BEGIN STUDY MATERIAL
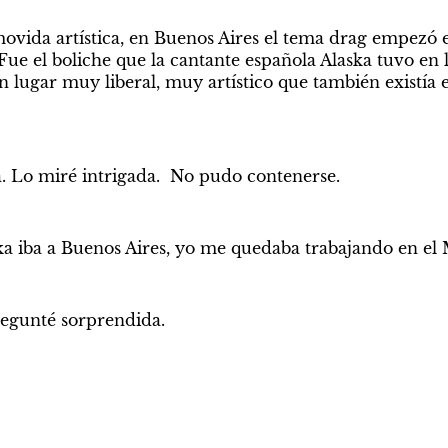
vida artística, en Buenos Aires el tema drag empezó e
ue el boliche que la cantante española Alaska tuvo en l
n lugar muy liberal, muy artístico que también existía 
a. Lo miré intrigada.  No pudo contenerse.
a iba a Buenos Aires, yo me quedaba trabajando en el
regunté sorprendida.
END STUDY MATERIAL
Copy exactly the lines that run from the one containing "a. Lo miré intrigada." to the last line of the listing, both included, and nothing more.

> EXERCISE RESPONSE
a. Lo miré intrigada.  No pudo contenerse.
a iba a Buenos Aires, yo me quedaba trabajando en el
regunté sorprendida.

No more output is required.